## Task to carry out
Filter the listing below, keeping only the lines with the word "contre".

## Data shown
========================================================================
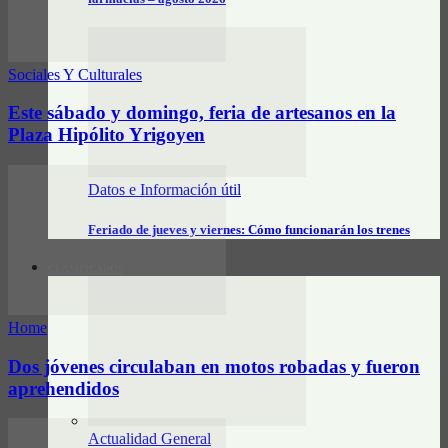
Sociales Y Culturales
Este sábado y domingo, feria de artesanos en la
Plaza Hipólito Yrigoyen
Datos e Información útil
Feriado de jueves y viernes: Cómo funcionarán los trenes
CLASIFICADOS
Home
Dos jóvenes circulaban en motos robadas y fueron
aprehendidos
Actualidad General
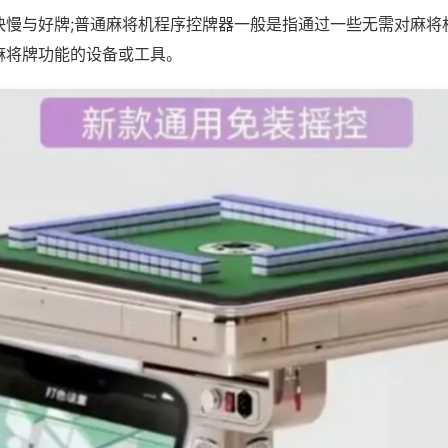
快慢与好牌;普通麻将机程序控牌器一般是指通过一些无需对麻将
麻将牌功能的设备或工具。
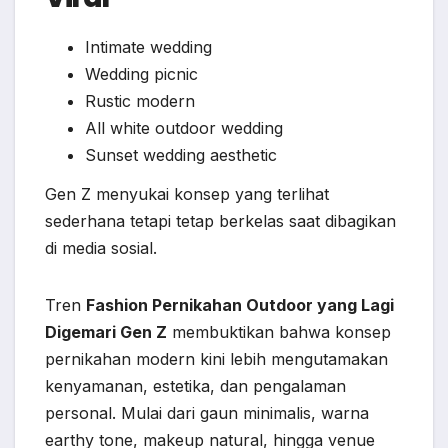
Intimate wedding
Wedding picnic
Rustic modern
All white outdoor wedding
Sunset wedding aesthetic
Gen Z menyukai konsep yang terlihat
sederhana tetapi tetap berkelas saat dibagikan
di media sosial.
Tren
Fashion Pernikahan Outdoor yang Lagi
Digemari Gen Z
membuktikan bahwa konsep
pernikahan modern kini lebih mengutamakan
kenyamanan, estetika, dan pengalaman
personal. Mulai dari gaun minimalis, warna
earthy tone, makeup natural, hingga venue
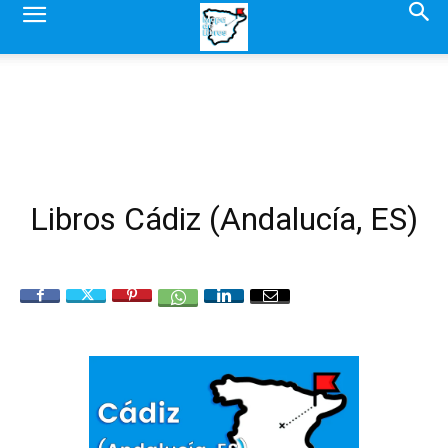
Libros Cádiz (Andalucía, ES)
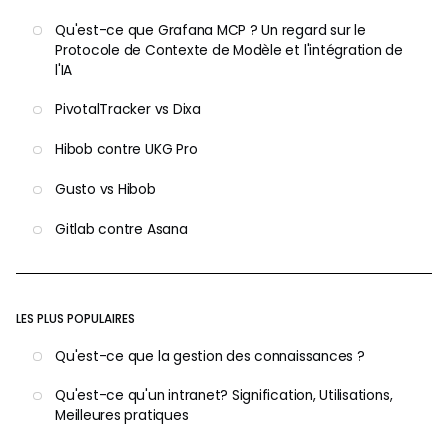
Qu'est-ce que Grafana MCP ? Un regard sur le
Protocole de Contexte de Modèle et l'intégration de
l'IA
PivotalTracker vs Dixa
Hibob contre UKG Pro
Gusto vs Hibob
Gitlab contre Asana
LES PLUS POPULAIRES
Qu'est-ce que la gestion des connaissances ?
Qu'est-ce qu'un intranet? Signification, Utilisations,
Meilleures pratiques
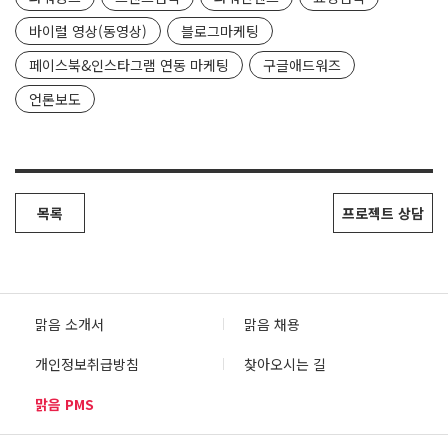
바이럴 영상(동영상)
블로그마케팅
페이스북&인스타그램 연동 마케팅
구글애드워즈
언론보도
목록
프로젝트 상담
맑음 소개서
맑음 채용
개인정보취급방침
찾아오시는 길
맑음 PMS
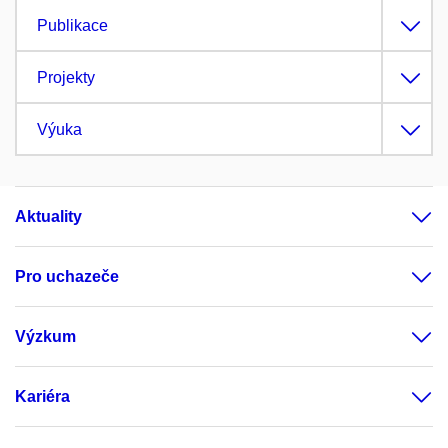
Publikace
Projekty
Výuka
Aktuality
Pro uchazeče
Výzkum
Kariéra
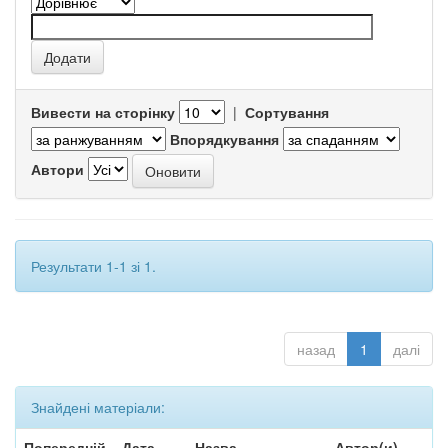
Вивести на сторінку
|
Сортування
Впорядкування
Автори
Результати 1-1 зі 1.
назад
1
далі
Знайдені матеріали:
Попередній
Дата
Назва
Автор(и)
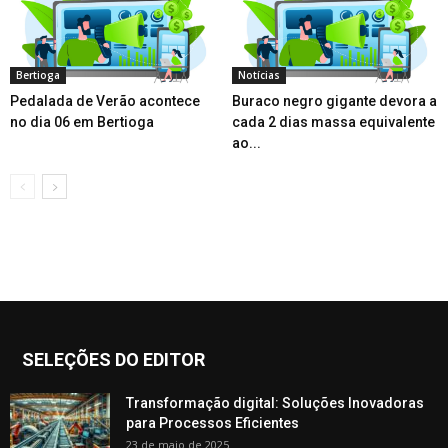
Bertioga
Notícias
Pedalada de Verão acontece
Buraco negro gigante devora a
no dia 06 em Bertioga
cada 2 dias massa equivalente
ao...
SELEÇÕES DO EDITOR
Transformação digital: Soluções Inovadoras
para Processos Eficientes
23 de maio de 2025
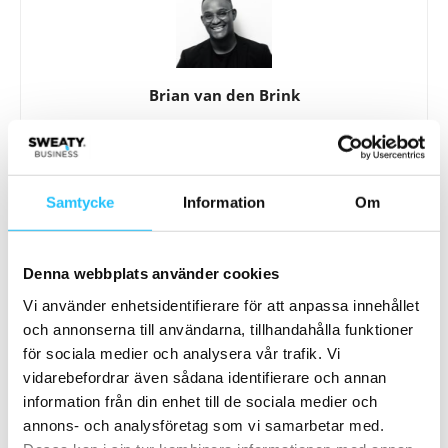
Brian van den Brink
Samtycke
Information
Om
Relaterade artiklar
Mer av samma författare
Hyrox växer vidare – siktar på två
Denna webbplats använder cookies
miljoner deltagare och förändrar
Vi använder enhetsidentifierare för att anpassa innehållet
gymmarknaden
Business
och annonserna till användarna, tillhandahålla funktioner
för sociala medier och analysera vår trafik. Vi
Planet Fitness stäms efter
vidarebefordrar även sådana identifierare och annan
styrkesatsning – investerare menar
information från din enhet till de sociala medier och
att bolaget vilselett marknaden
Business
annons- och analysföretag som vi samarbetar med.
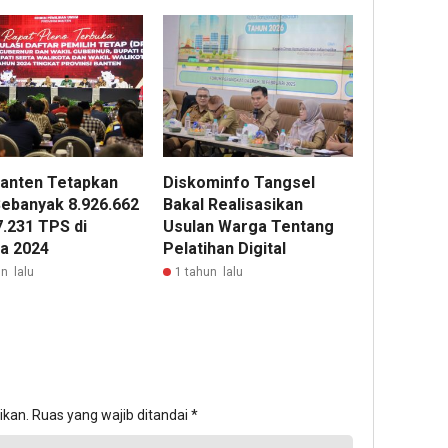
anten Tetapkan
Diskominfo Tangsel
ebanyak 8.926.662
Bakal Realisasikan
7.231 TPS di
Usulan Warga Tentang
da 2024
Pelatihan Digital
n lalu
1 tahun lalu
ikan.
Ruas yang wajib ditandai
*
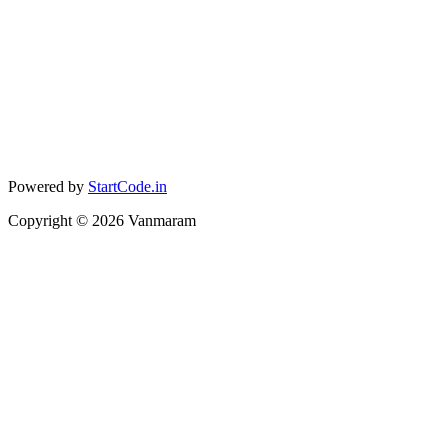
Powered by
StartCode.in
Copyright ©
2026
Vanmaram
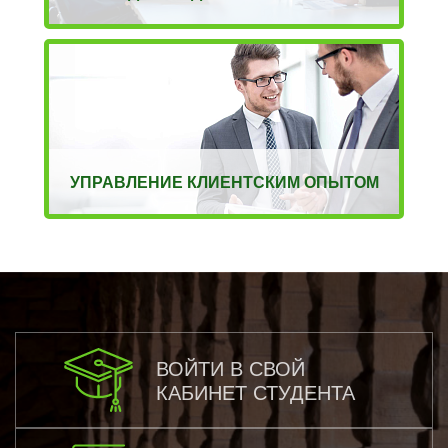
УПРАВЛЕНИЕ КЛИЕНТСКИМ ОПЫТОМ
ВОЙТИ В СВОЙ
КАБИНЕТ СТУДЕНТА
========================================================================
## Answer to the problem
Hibob contre UKG Pro
Gitlab contre Asana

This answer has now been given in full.